From the entries below, output the line with "Image resolution: width=903, height=2576." and each following line up to and including the line with "июль 2025 (502, 1864)", exactly as written.
***** DATA UNDER STUDY *****
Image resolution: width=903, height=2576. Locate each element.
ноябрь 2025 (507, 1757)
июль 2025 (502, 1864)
*****
***** DATA UNDER STUDY *****
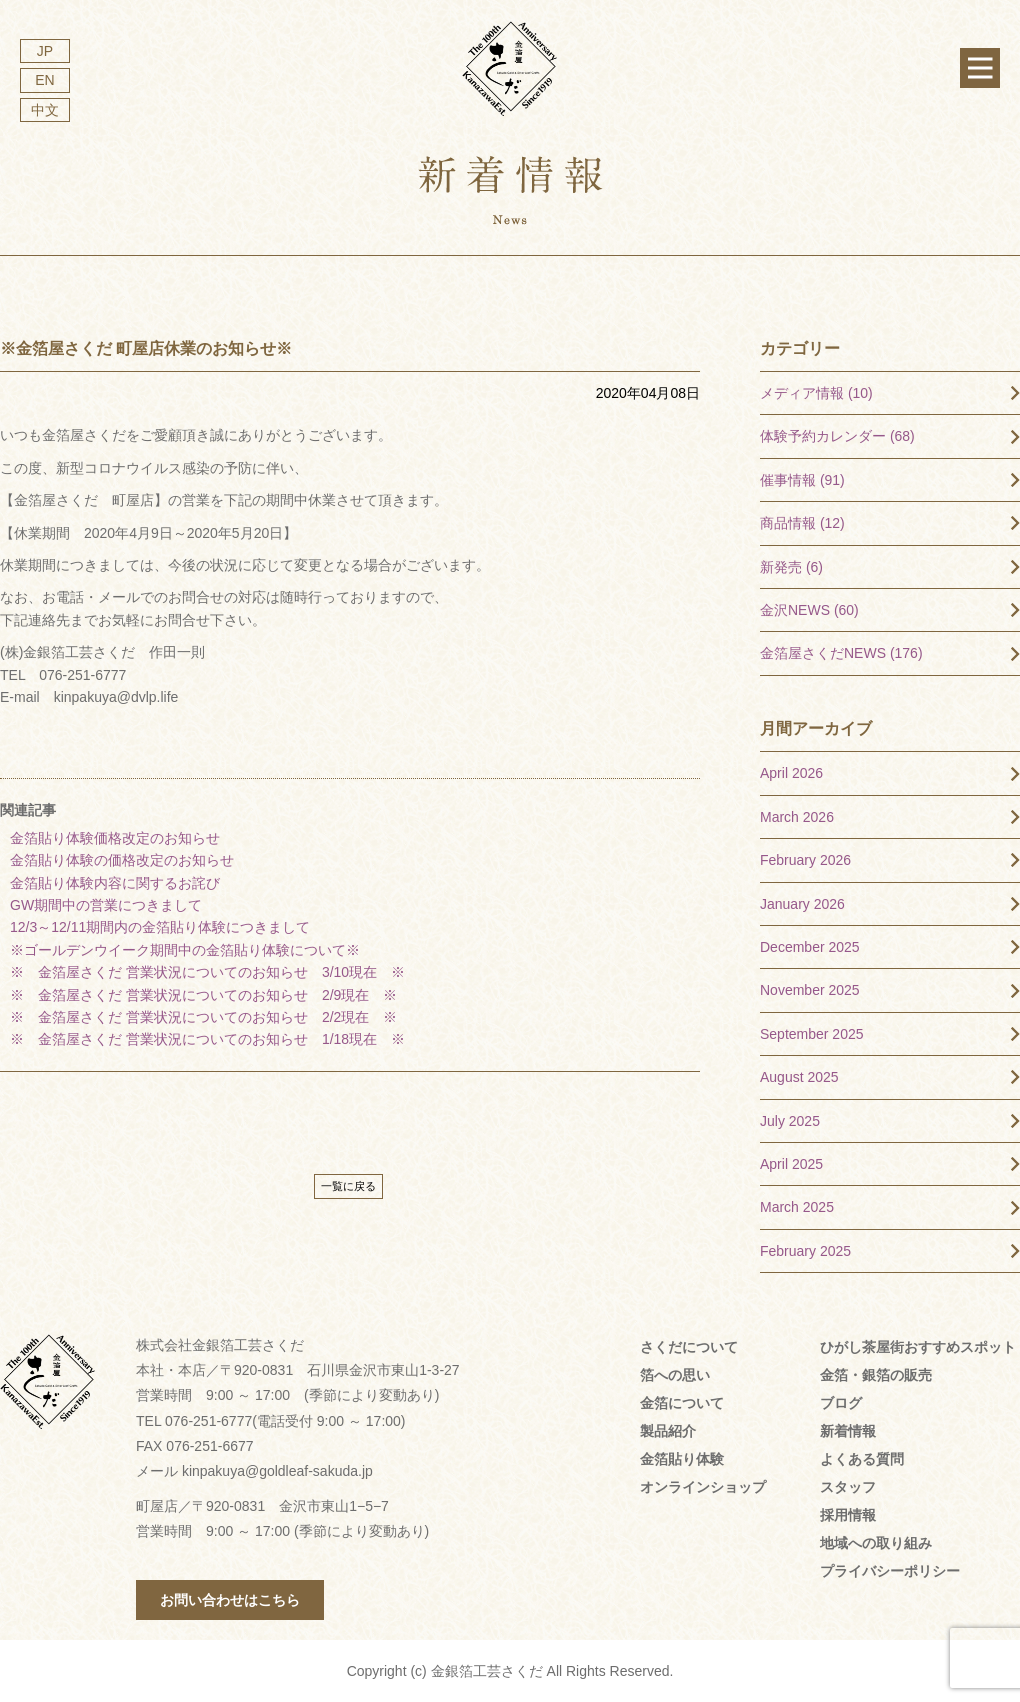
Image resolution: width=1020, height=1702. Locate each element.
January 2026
*****
*ANSWER BOX:*
Image resolution: width=903, height=2576. Locate each element.
ноябрь 2025 (507, 1757)
июль 2025 (502, 1864)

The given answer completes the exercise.